Description of the task →
In the material below, tally the lines that include the string "info", then write down only the total.

◇ ◇ ◇

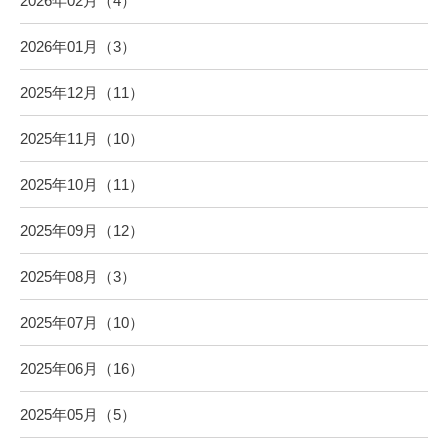
2026年02月（4）
2026年01月（3）
2025年12月（11）
2025年11月（10）
2025年10月（11）
2025年09月（12）
2025年08月（3）
2025年07月（10）
2025年06月（16）
2025年05月（5）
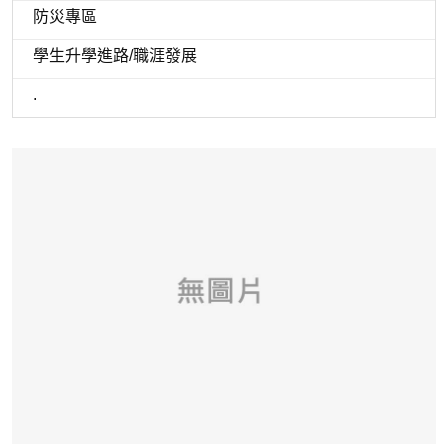
防災專區
學生升學進路/職涯發展
.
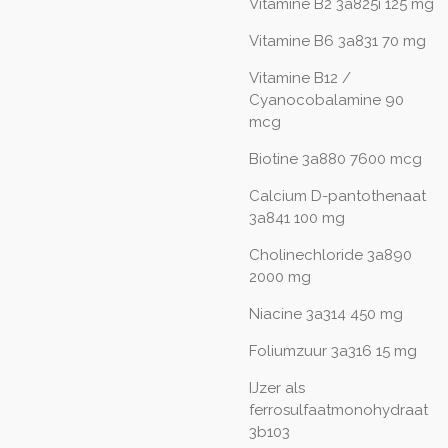
Vitamine B2 3a825i 125 mg
Vitamine B6 3a831 70 mg
Vitamine B12 /
Cyanocobalamine 90
mcg
Biotine 3a880 7600 mcg
Calcium D-pantothenaat
3a841 100 mg
Cholinechloride 3a890
2000 mg
Niacine 3a314 450 mg
Foliumzuur 3a316 15 mg
IJzer als
ferrosulfaatmonohydraat
3b103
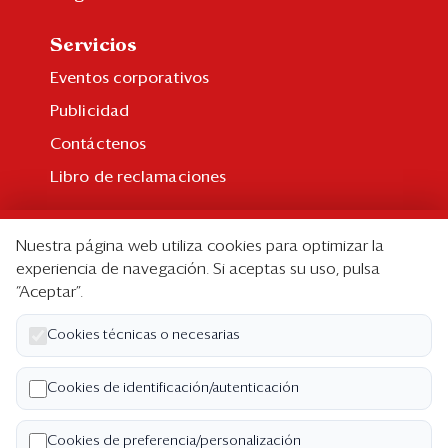
Servicios
Eventos corporativos
Publicidad
Contáctenos
Libro de reclamaciones
Suscripción
Nuestra página web utiliza cookies para optimizar la
Suscripción individual
experiencia de navegación. Si aceptas su uso, pulsa
“Aceptar”.
Paquetes corporativos
Edición Impresa
Cookies técnicas o necesarias
Nosotros
Cookies de identificación/autenticación
Quiénes somos
Cookies de preferencia/personalización
Código de ética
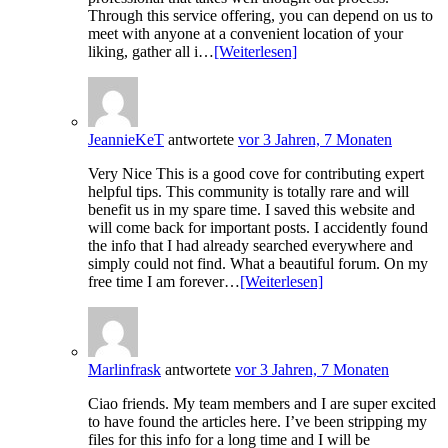
Through this service offering, you can depend on us to
meet with anyone at a convenient location of your
liking, gather all i…
[Weiterlesen]
JeannieKeT
antwortete
vor 3 Jahren, 7 Monaten
Very Nice This is a good cove for contributing expert
helpful tips. This community is totally rare and will
benefit us in my spare time. I saved this website and
will come back for important posts. I accidently found
the info that I had already searched everywhere and
simply could not find. What a beautiful forum. On my
free time I am forever…
[Weiterlesen]
Marlinfrask
antwortete
vor 3 Jahren, 7 Monaten
Ciao friends. My team members and I are super excited
to have found the articles here. I’ve been stripping my
files for this info for a long time and I will be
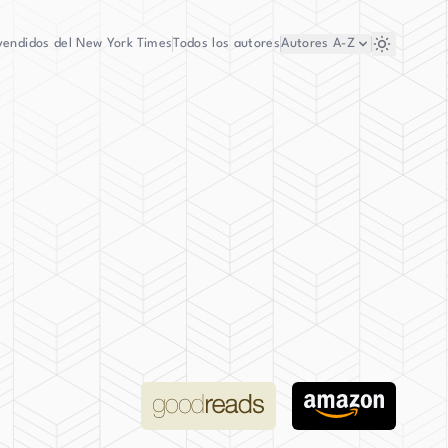
vendidos del New York Times
Todos los autores
Autores
A-Z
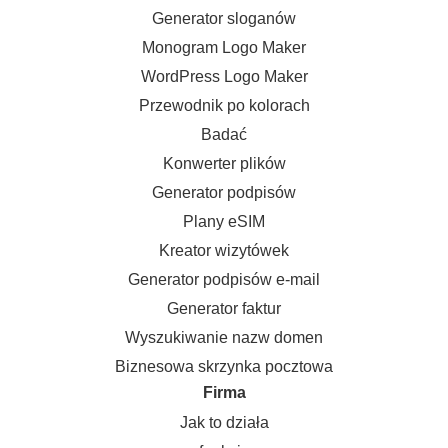
Generator sloganów
Monogram Logo Maker
WordPress Logo Maker
Przewodnik po kolorach
Badać
Konwerter plików
Generator podpisów
Plany eSIM
Kreator wizytówek
Generator podpisów e-mail
Generator faktur
Wyszukiwanie nazw domen
Biznesowa skrzynka pocztowa
Firma
Jak to działa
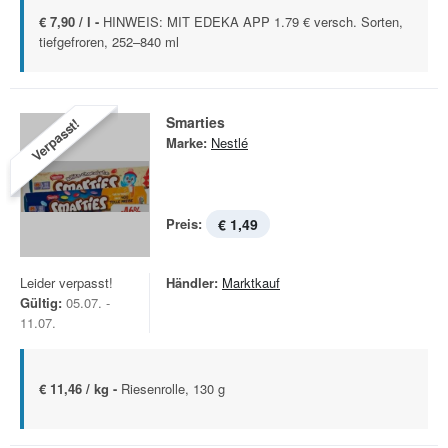
€ 7,90 / l -
HINWEIS: MIT EDEKA APP 1.79 € versch. Sorten,
tiefgefroren, 252–840 ml
Smarties
Verpasst!
Marke:
Nestlé
Preis:
€ 1,49
Leider verpasst!
Händler:
Marktkauf
Gültig:
05.07. -
11.07.
€ 11,46 / kg -
Riesenrolle, 130 g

◇ ◇ ◇

Written answer →
2